Imereti Khoni
- Full name: FC Imereti Khoni
- Founded: 1936
- Ground: Ipolite Khvichia stadium
- Capacity: 1,500
- Manager: Dato Chelidze
- League: Regionuli Liga
- 2025: 9th of 16, Regionuli Liga, Group C

= FC Imereti Khoni =

FC Imereti (საფეხბურთო კლუბი იმერეთი) is a Georgian association football club from the town of Khoni. They currently take part in Regionuli Liga, the fifth tier of the national league system.

==History==
Founded in 1936, Imereti spent many years in Georgian Soviet championship under the name Imereti Tsulukidze. The second division has been the highest league they participated at any time since 1990.

In 2014/15 Imereti, trained by manager Koba Zhorzhikashvili, won a tight competition against Sulori Vani for promotion to Pirveli Liga. The club pledged to become promotion chasers for the top flight and carry out some reconstruction of the stadium, which was regularly overcrowded during the matches.

In the next season the club performed below expectations, but still with positive prospect looming ahead. However, near the end of 2016 Imereti were delivered a severe blow.
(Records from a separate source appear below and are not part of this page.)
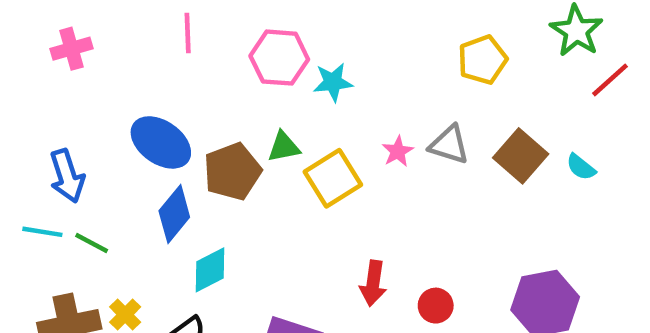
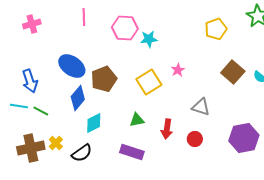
gray triangle: (449, 145) -> (201, 107), moved
green triangle: (284, 147) -> (137, 120), moved

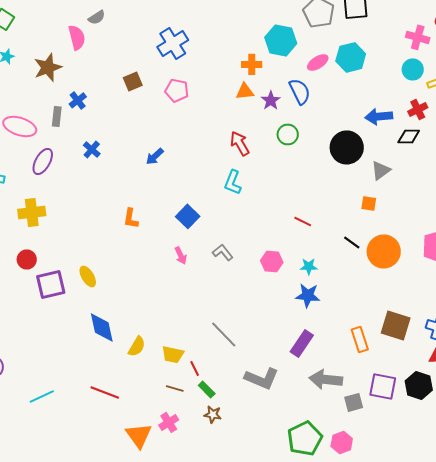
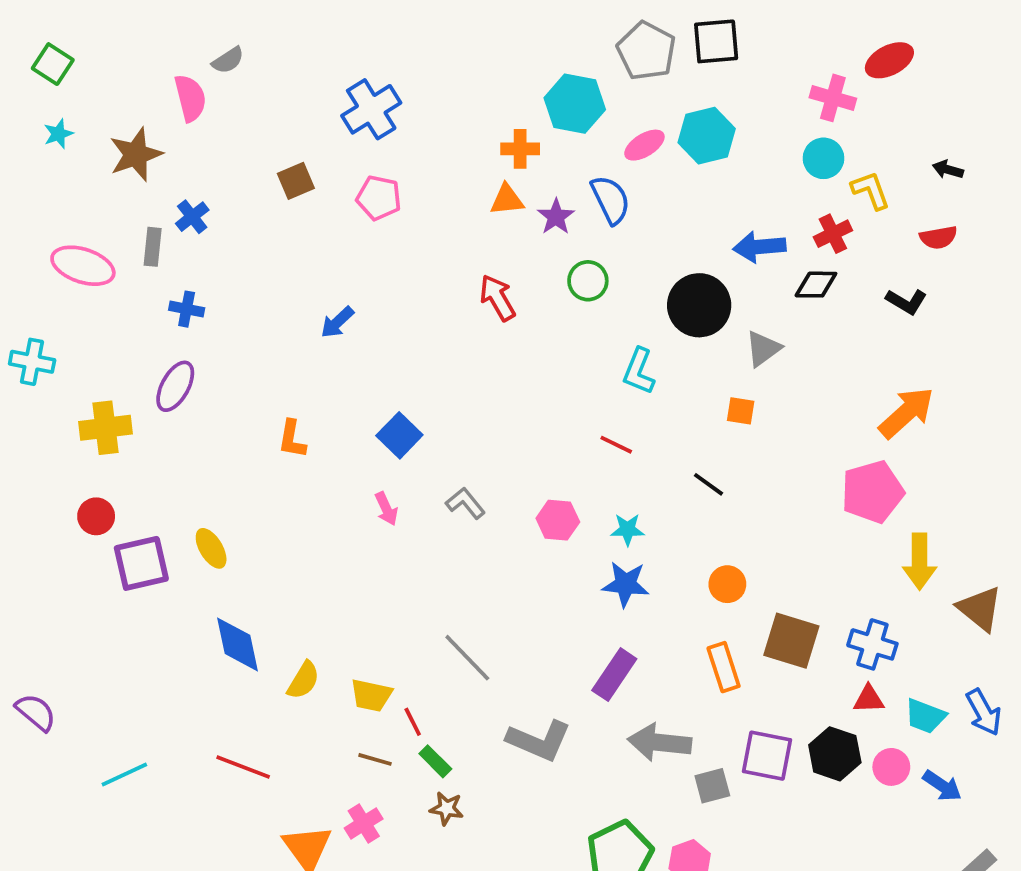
blue cross: (92, 149) -> (187, 309), moved, turned -30
purple ellipse: (43, 161) -> (175, 386), moved
cyan L-shape: (233, 182) -> (639, 371), moved
orange circle: (384, 251) -> (727, 584), moved, size x0.6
The Disciplinary Committee of Georgian Football Federation upon completion of its investigation on a possible match-fixing incident involving Imereti decided to annul the latter's points in the league table and expel the club to a lower division. The manager was sentenced to a life-long ban on any football activities.

Back in the third league the club quickly recovered and took part in the promotion round. Simultaneously, Imereti set their own historic record by reaching the fifth round of David Kipiani Cup after having eliminated upper league teams Sioni Bolnisi and Merani Tbilisi. But in the semifinal game they were beaten by Chikhura Sachkhere, who later clinched the Cup title.

In 2018, Imereti finished in the relegation play-off zone and defeated Regionuli Liga group winner Dinamo Batumi-2 in a two-legged tie for Liga 4. Their troubles continued in this division as well, although two decisions made by GFF regarding the league format in the next two years saved the club from further relegation.

In the 2021 season, the team still failed to finish above the drop zone and slumped to the bottom of the Georgian football leagues.

==Seasons==

| Season | League | Pos. | MP | W | D | L | GF–GA | P | Notes |
| 2014/15 | Meore Liga West | 1st of 15 | 28 | 24 | 3 | 1 | 89-11 | 75 | Promoted |
| 2015/16 | Pirveli Liga | 13th of 18 | 34 | 10 | 11 | 13 | 34-53 | 41 |  |
| 2016 | Pirveli Liga Group White | 8th of 9 | 16 | 4 | 3 | 9 | 20-29 | 0 | Relegated |
| 2017 | Liga 3 Red Group | 2nd of 10 | 18 | 9 | 6 | 3 | 20-10 | 33 |  |
| Promotion Round | 6th of 10 | 18 | 5 | 6 | 7 | 13-26 | 21 |  |
| 2018 | Liga 3 | 16th of 20 | 38 | 12 | 9 | 17 | 44-52 | 45 | Relegated |
| 2019 | Liga 4 | 10th of 10 | 27 | 3 | 2 | 22 | 25-74 | 11 |  |
| 2020 | Liga 4 Red Group | 7th of 8 | 14 | 4 | 1 | 9 | 16-24 | 13 |  |
| 2021 | Liga 4 Red Group | 10th of 10 | 18 | 2 | 3 | 13 | 12-51 | 9 | Relegated |
| Relegation Round | 9th of 10 | 18 | 2 | 2 | 14 | 13-53 | 8 |
| 2022 | Regionuli Liga, Group C | 7th of 11 | 20 | 8 | 1 | 11 | 32-47 | 25 |  |
| 2023 | Regionuli Liga, Group C | 6th of 13 | 24 | 11 | 2 | 11 | 60-41 | 35 |  |
| 2024 | Regionuli Liga, Group C | 6th of 13 | 24 | 9 | 3 | 12 | 45-58 | 30 |  |
| 2025 | Regionuli Liga, Group C | 9th of 15 | 30 | 12 | 4 | 14 | 72-57 | 40 |  |

==Honours==
• Meore Liga

Winners (1): 2014–15 (Group West)

==Stadium==
Imereti play home matches at a municipal stadium with the capacity of 1,500 seats, named after Ipolite Khvichia, the distinguished Georgian actor born in Khoni district.

==Name==
Imereti is the name of the province where Khoni is located.